Bu sözleriyle Erdoğan’ı, “gerçek İslam, ahlak ve inanca güven” üzerinden eleştiren Davutoğlu, altılı muhalefetin, yalnız uygulamada neler yapacağının değil, ideolojisinin de belirleyicisi olduğunu ve gelecekte de olacağını açıklamış oluyordu.

Yinelemekte yarar var: Ülke siyasetinin iki büyük kanadının, AKP-MHP iktidarı ile altı partili muhalefetin ana düşünce ekseni ya da ideolojisi, böylece, esas olarak “nasıl bir Siyasal İslâm?” sorusuna indirgeniyor.

“Stratejik Derinlik” kitabının yazarı Davutoğlu, ne de olsa 2015 yazında zamanın başbakanı olarak CHP ile yürüttüğü ve “istikşafi” (araştırma) dediği koalisyon görüşmelerinde bu konuda yeterli deneyim ve birikim kazanmıştı.

Nitekim, CHP, Genel Başkanı da hafta içinde, salı günkü grup konuşmasında toplantıya katılan kadınlara, Cumhuriyet’in kuruluşundan sonra CHP iktidarında kadınlara sağlanan insan haklarını tümüyle görmezlikten gelerek “Bu CHP, eski CHP değil” diyordu. CHP Genel Başkanı, bu sözleriyle, gerçekte, Davutoğlu’nun belirlediği ideolojik çizgiyi içselleştirmiş kişiliğini sergiliyordu.

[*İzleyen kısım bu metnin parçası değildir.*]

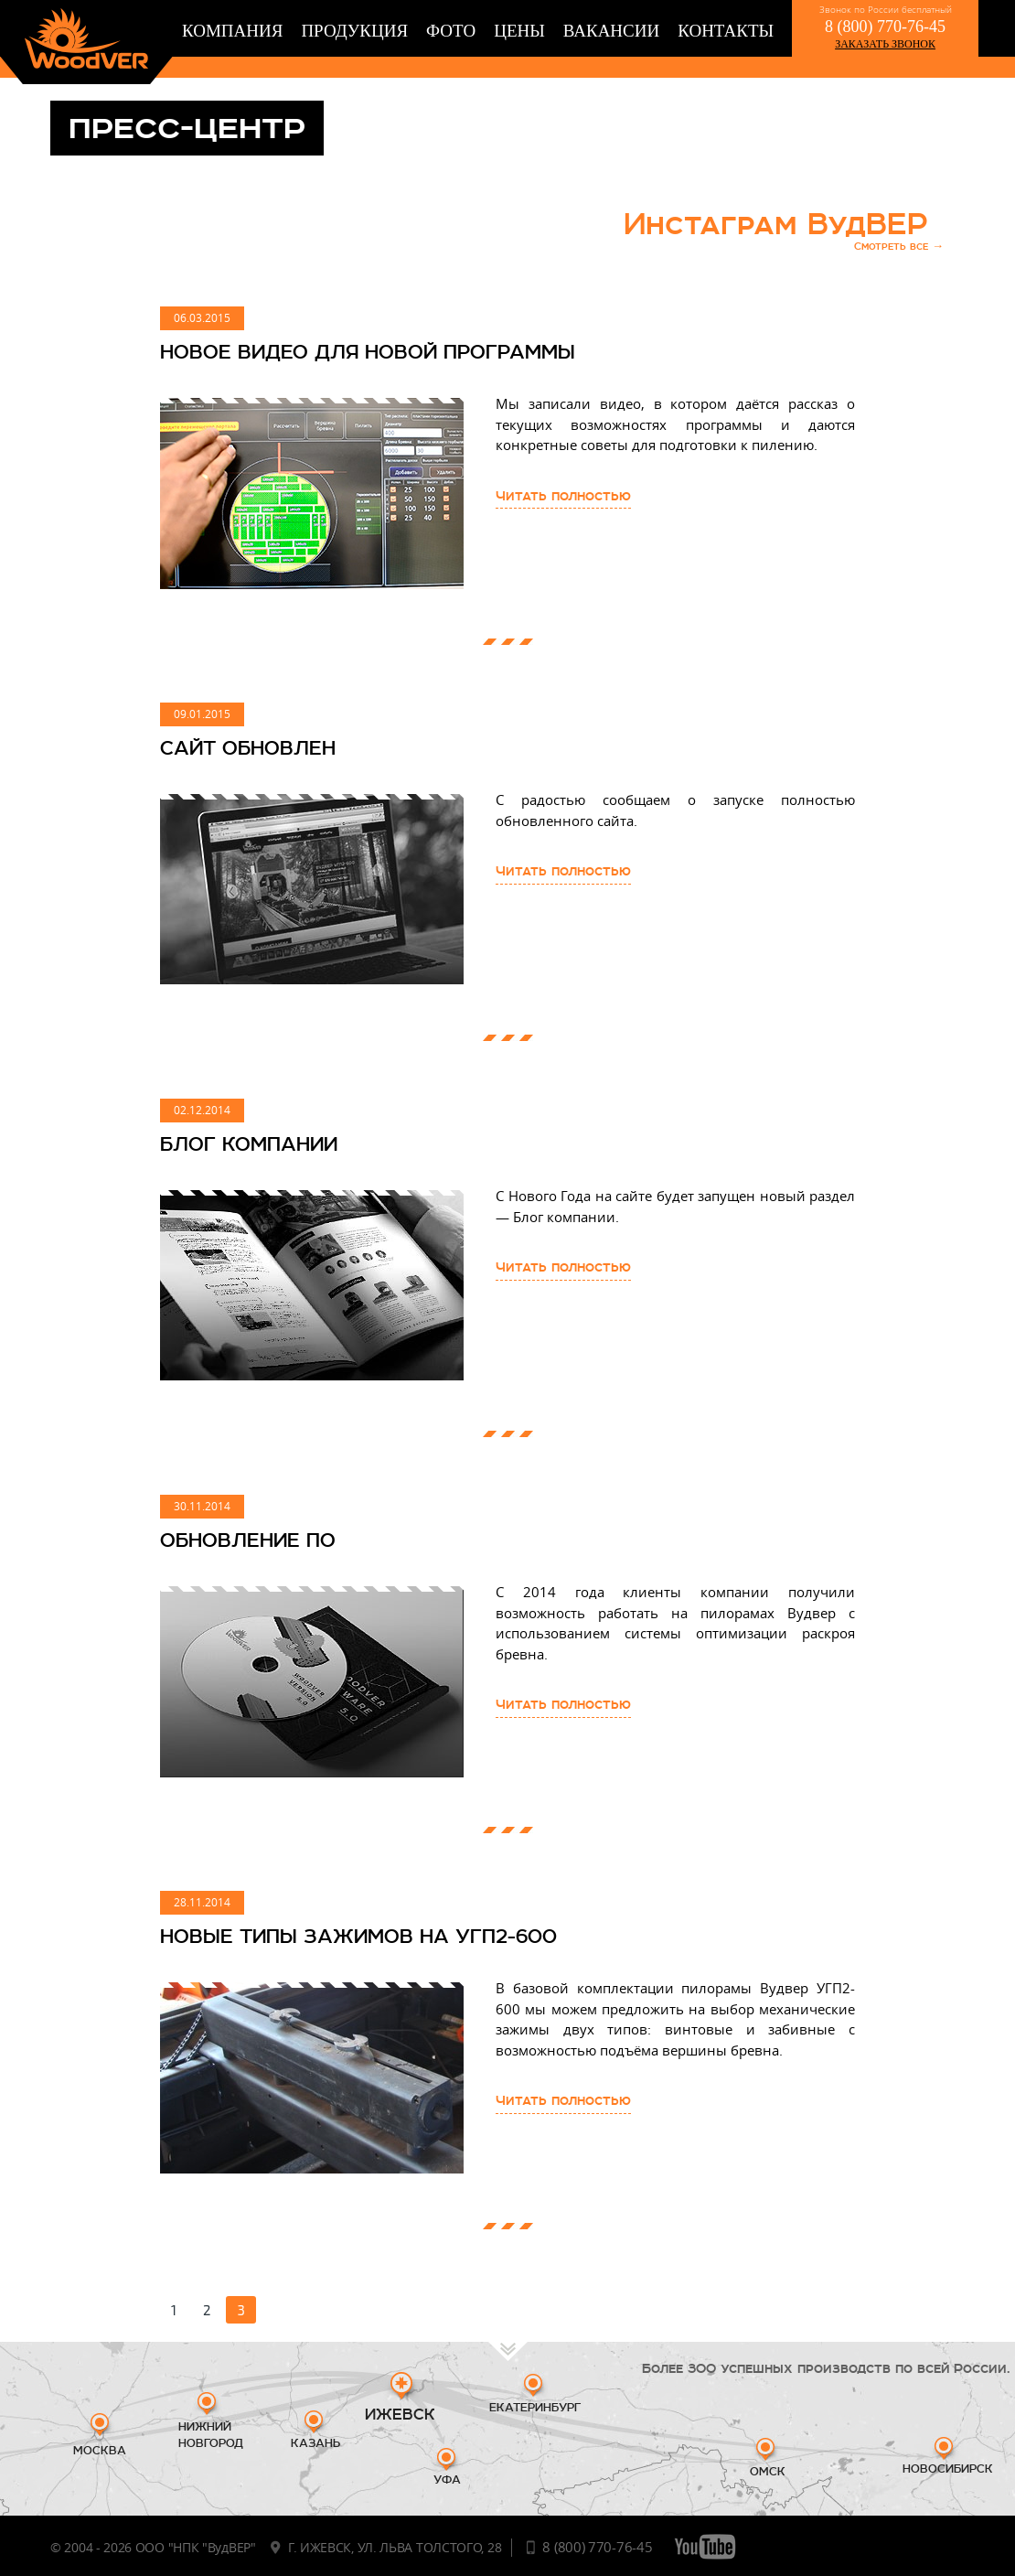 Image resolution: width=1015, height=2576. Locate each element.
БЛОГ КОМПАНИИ (248, 1144)
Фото (450, 30)
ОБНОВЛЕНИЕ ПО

Bu sırada, Ankara’da bu gelişmeleri tamamlayan önemli bir görüşme oldu. Davutoğlu, hafta içinde, kamuoyu araştırmalarına göre muhalefetin cumhurbaşkanı adayları arasında adı öne çıkan Ankara Büyükşehir Belediye Başkanı Mansur Yavaş’ı ağırladı.

***

Özetle, Gelecek Partisi Genel Başkanı Davutoğlu, partisine olan kamuoyu desteğini pek de önemsemeden, önce, altı partili muhalefetin ideolojisini belirliyor; sonra, seçimler kazanılırsa nasıl bir iktidar olunacağını ya da uygulamayı ayrıntılarıyla anlatıyor ve bunlarla da yetinmiyor, daha sonra da işlemi tamamlıyor; Altılı Masa’nın olası Cumhurbaşkanı adaylarından biriyle görüşüyordu.

Davutoğlu bunları yapabilirdi; ne de olsa direksiyon ondaydı.